▸ **Work to be completed**
From the data, copy out every line in which the word "Hadaeik" appears.

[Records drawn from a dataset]
# # #

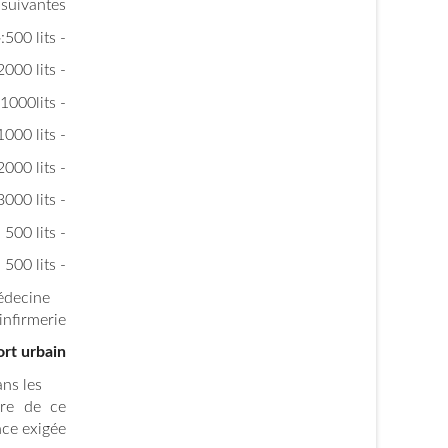
suivantes :
- La résidence universitaire « les frères Bouhadja »:500 lits
- La résidence universitaire El Hadaeik I: 2000 lits
- La résidence universitaire El Hadaeik II: 1000lits
- La résidence universitaire El Hadaeik III: 1000 lits
- La résidence universitaire El Hadaeik IV: 2000 lits
- La résidence universitaire El Hadaeik V: 3000 lits
- La résidence universitaire Azzaba I: 500 lits
- La résidence universitaire Azzaba II: 500 lits
édecine
nfirmerie.
ort urbain
ns les
ère de ce
ce exigée.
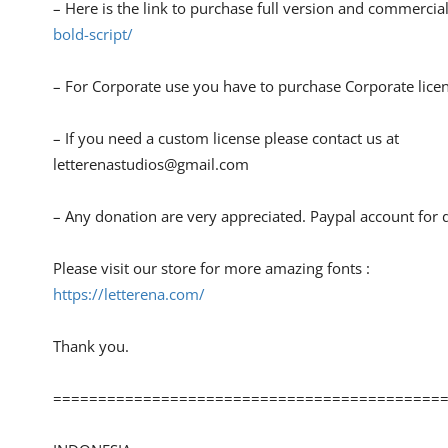
– Here is the link to purchase full version and commercial
bold-script/
– For Corporate use you have to purchase Corporate lice
– If you need a custom license please contact us at
letterenastudios@gmail.com
– Any donation are very appreciated. Paypal account for 
Please visit our store for more amazing fonts :
https://letterena.com/
Thank you.
===========================================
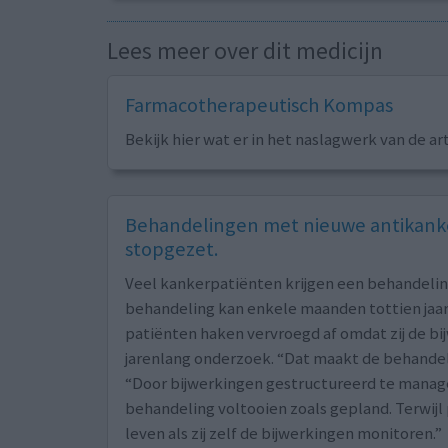
Lees meer over dit medicijn
Farmacotherapeutisch Kompas
Bekijk hier wat er in het naslagwerk van de ar
Behandelingen met nieuwe antikanke
stopgezet.
Veel kankerpatiënten krijgen een behandeli
behandeling kan enkele maanden tottien jaar 
patiënten haken vervroegd af omdat zij de bi
jarenlang onderzoek. “Dat maakt de behandeli
“Door bijwerkingen gestructureerd te manag
behandeling voltooien zoals gepland. Terwij
leven als zij zelf de bijwerkingen monitoren.”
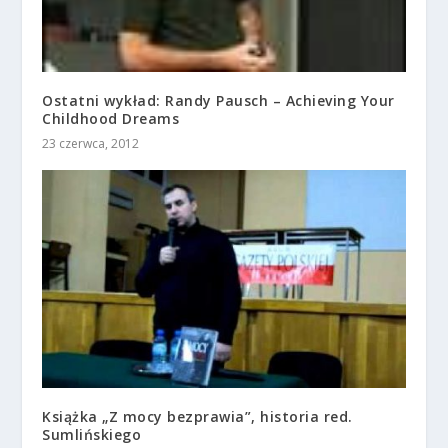
Ostatni wykład: Randy Pausch – Achieving Your
Childhood Dreams
23 czerwca, 2012
Książka „Z mocy bezprawia”, historia red.
Sumlińskiego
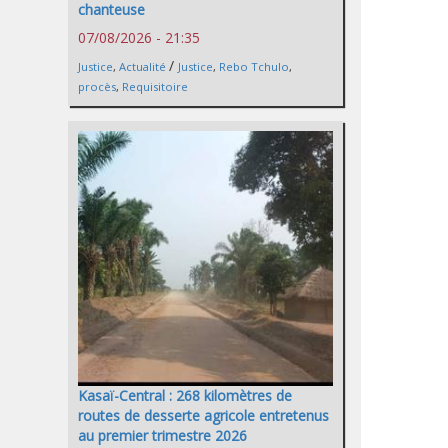
chanteuse
07/08/2026 - 21:35
/
Justice
,
Actualité
Justice
,
Rebo Tchulo
,
procès
,
Requisitoire
Kasaï-Central : 268 kilomètres de
routes de desserte agricole entretenus
au premier trimestre 2026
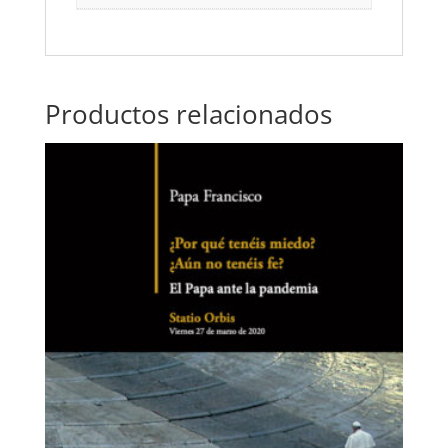
Productos relacionados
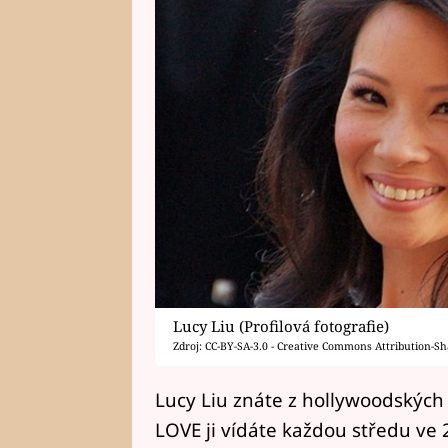
Lucy Liu (Profilová fotografie)
Zdroj: CC-BY-SA-3.0 - Creative Commons Attribution-Sh
Lucy Liu znáte z hollywoodských 
LOVE ji vídáte každou středu ve 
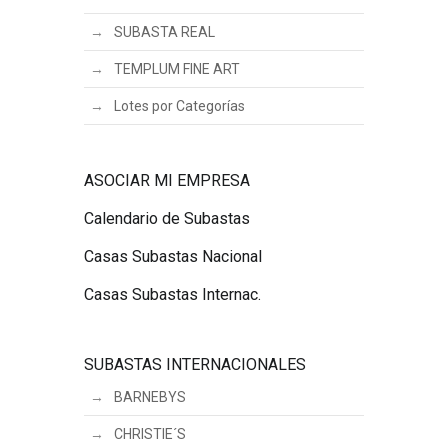
SUBASTA REAL
TEMPLUM FINE ART
Lotes por Categorías
ASOCIAR MI EMPRESA
Calendario de Subastas
Casas Subastas Nacional
Casas Subastas Internac.
SUBASTAS INTERNACIONALES
BARNEBYS
CHRISTIE´S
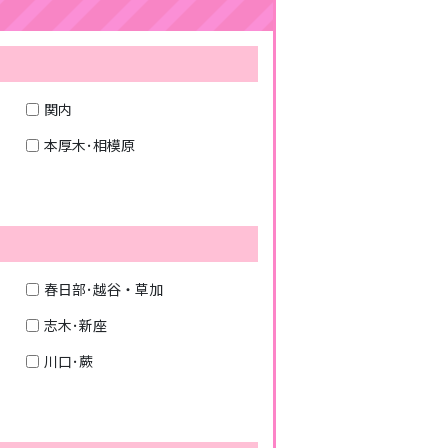
関内
本厚木･相模原
春日部･越谷・草加
志木･新座
川口･蕨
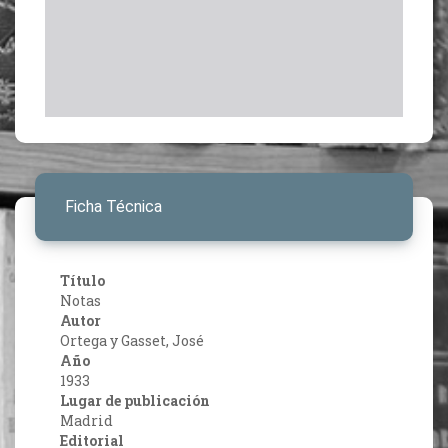
Ficha Técnica
Título
Notas
Autor
Ortega y Gasset, José
Año
1933
Lugar de publicación
Madrid
Editorial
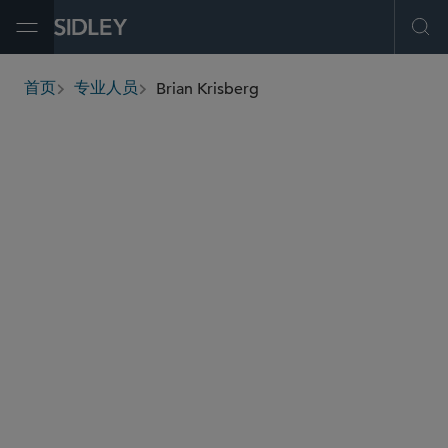
Open Menu
Ope
Brian Krisberg
首页
专业人员
breadcrumbs
bkrisberg
@sidley.com
环球金融
房地产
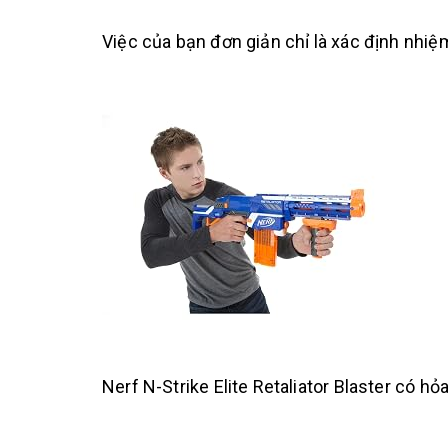
Việc của bạn đơn giản chỉ là xác định nhiệ
Nerf N-Strike Elite Retaliator Blaster có hỏ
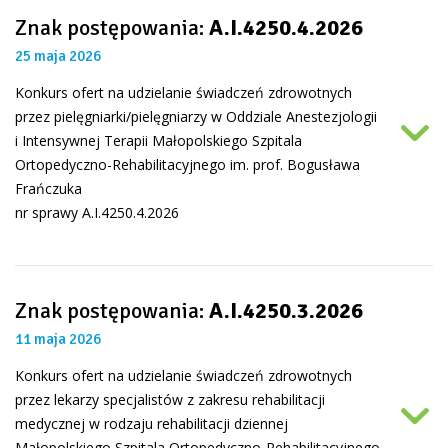
Znak postępowania:
A.I.4250.4.2026
25 maja 2026
Konkurs ofert na udzielanie świadczeń zdrowotnych
przez pielęgniarki/pielęgniarzy w Oddziale Anestezjologii
i Intensywnej Terapii Małopolskiego Szpitala
Ortopedyczno-Rehabilitacyjnego im. prof. Bogusława
Frańczuka
nr sprawy A.I.4250.4.2026
Znak postępowania:
A.I.4250.3.2026
11 maja 2026
Konkurs ofert na udzielanie świadczeń zdrowotnych
przez lekarzy specjalistów z zakresu rehabilitacji
medycznej w rodzaju rehabilitacji dziennej
Małopolskiego Szpitala Ortopedyczno-Rehabilitacyjnego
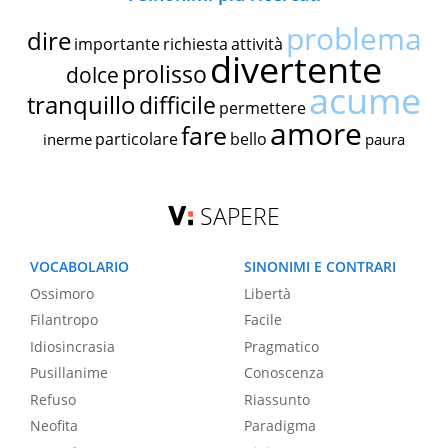
problema
dire
importante
richiesta
attività
divertente
prolisso
dolce
acume
tranquillo
difficile
permettere
amore
fare
particolare
bello
inerme
paura
SAPERE
VOCABOLARIO
SINONIMI E CONTRARI
Ossimoro
Libertà
Filantropo
Facile
Idiosincrasia
Pragmatico
Pusillanime
Conoscenza
Refuso
Riassunto
Neofita
Paradigma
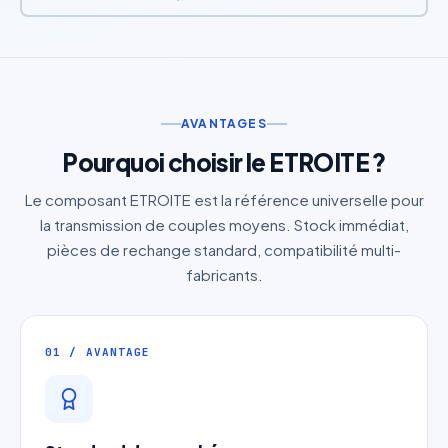
AVANTAGES
Pourquoi choisir le ETROITE ?
Le composant ETROITE est la référence universelle pour
la transmission de couples moyens. Stock immédiat,
pièces de rechange standard, compatibilité multi-
fabricants.
01 / AVANTAGE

# # #

▸ **Output for this exercise**
- La résidence universitaire El Hadaeik I: 2000 lits
- La résidence universitaire El Hadaeik II: 1000lits
- La résidence universitaire El Hadaeik III: 1000 lits
- La résidence universitaire El Hadaeik IV: 2000 lits
- La résidence universitaire El Hadaeik V: 3000 lits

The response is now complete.